◆ **GOAL OF THE EXERCISE**: Below are records; count how many of their lines contain the word "Tajikistan" and give the number alone.

GIVEN ENTRIES START

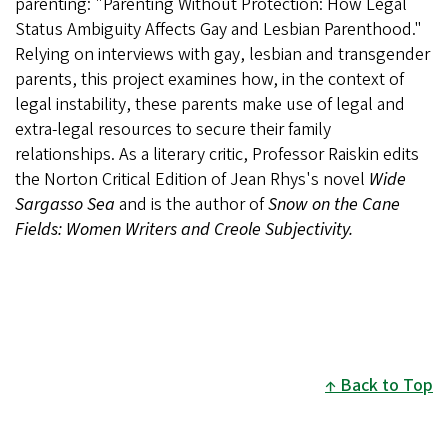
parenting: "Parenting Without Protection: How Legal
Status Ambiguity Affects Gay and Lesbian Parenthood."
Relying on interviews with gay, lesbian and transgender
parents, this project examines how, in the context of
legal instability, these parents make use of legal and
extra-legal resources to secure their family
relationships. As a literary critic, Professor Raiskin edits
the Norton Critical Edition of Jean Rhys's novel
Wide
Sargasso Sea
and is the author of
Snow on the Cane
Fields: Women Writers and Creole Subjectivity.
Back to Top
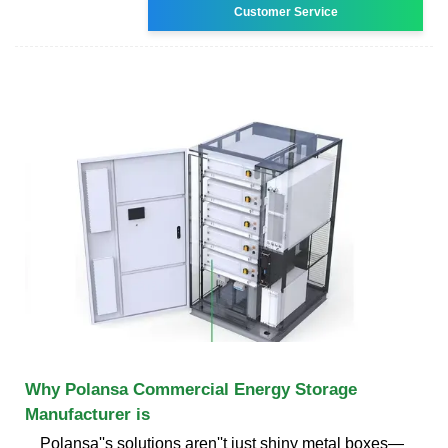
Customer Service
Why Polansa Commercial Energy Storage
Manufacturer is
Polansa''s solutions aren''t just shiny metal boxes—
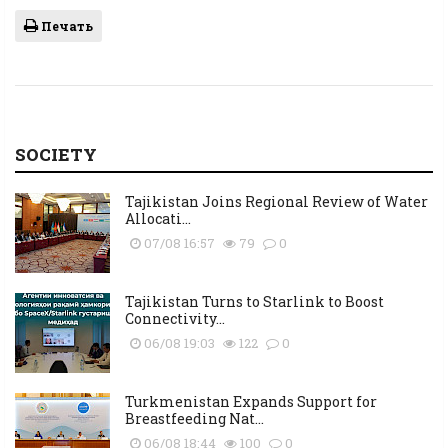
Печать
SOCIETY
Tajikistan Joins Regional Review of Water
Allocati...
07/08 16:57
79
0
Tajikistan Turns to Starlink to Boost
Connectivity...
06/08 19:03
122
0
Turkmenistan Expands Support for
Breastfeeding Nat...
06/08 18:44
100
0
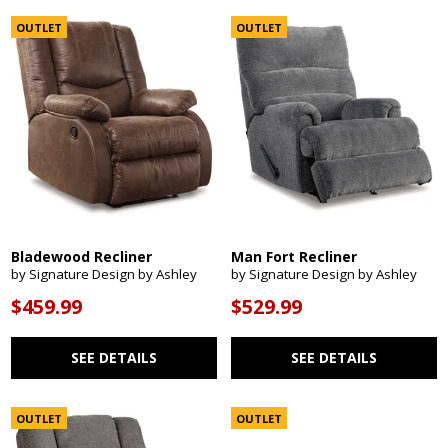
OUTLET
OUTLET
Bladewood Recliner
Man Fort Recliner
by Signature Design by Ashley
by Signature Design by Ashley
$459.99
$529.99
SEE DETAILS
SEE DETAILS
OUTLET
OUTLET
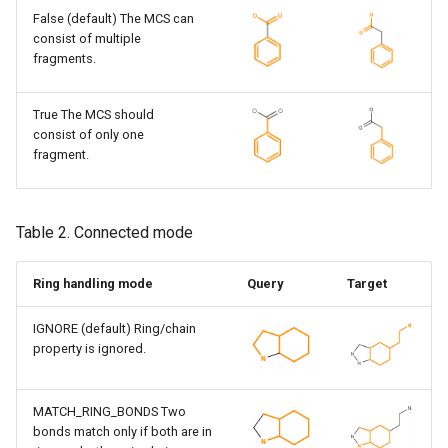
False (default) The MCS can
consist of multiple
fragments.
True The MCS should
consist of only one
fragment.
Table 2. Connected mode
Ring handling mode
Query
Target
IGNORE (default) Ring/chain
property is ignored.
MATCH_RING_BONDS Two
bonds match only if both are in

GIVEN ENTRIES END
GIVEN ENTRIES START

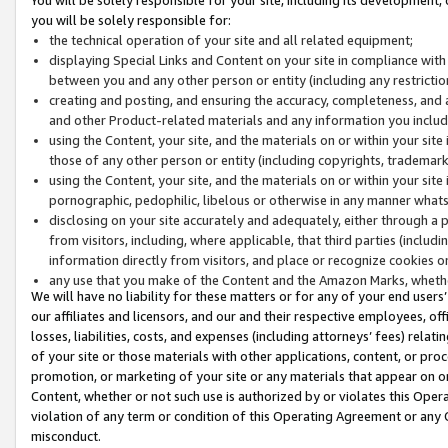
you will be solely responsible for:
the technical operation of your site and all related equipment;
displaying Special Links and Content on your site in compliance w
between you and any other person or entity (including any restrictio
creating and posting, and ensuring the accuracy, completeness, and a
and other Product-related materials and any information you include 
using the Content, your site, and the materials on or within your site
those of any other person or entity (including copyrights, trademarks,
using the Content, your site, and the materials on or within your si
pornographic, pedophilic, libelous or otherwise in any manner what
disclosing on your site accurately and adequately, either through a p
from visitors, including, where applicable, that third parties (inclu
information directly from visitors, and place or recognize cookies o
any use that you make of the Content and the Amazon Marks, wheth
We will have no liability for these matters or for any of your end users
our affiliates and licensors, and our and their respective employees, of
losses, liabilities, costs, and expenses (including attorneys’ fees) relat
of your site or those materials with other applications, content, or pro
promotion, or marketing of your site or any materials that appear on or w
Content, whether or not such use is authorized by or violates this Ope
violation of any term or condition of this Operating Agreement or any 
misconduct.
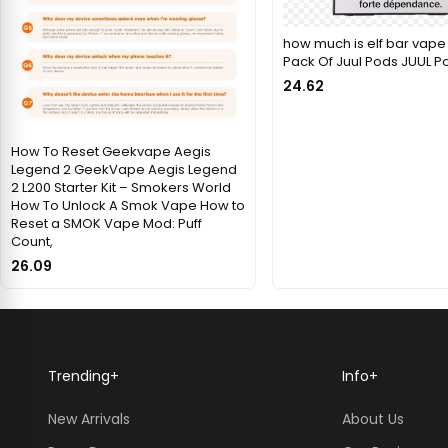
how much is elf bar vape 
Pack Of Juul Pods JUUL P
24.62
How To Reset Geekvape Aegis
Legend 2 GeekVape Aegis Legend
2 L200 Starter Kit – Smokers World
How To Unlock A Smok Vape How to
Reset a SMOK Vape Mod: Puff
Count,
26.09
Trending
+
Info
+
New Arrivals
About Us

GIVEN ENTRIES END

◆ **TASK SOLUTION**: 2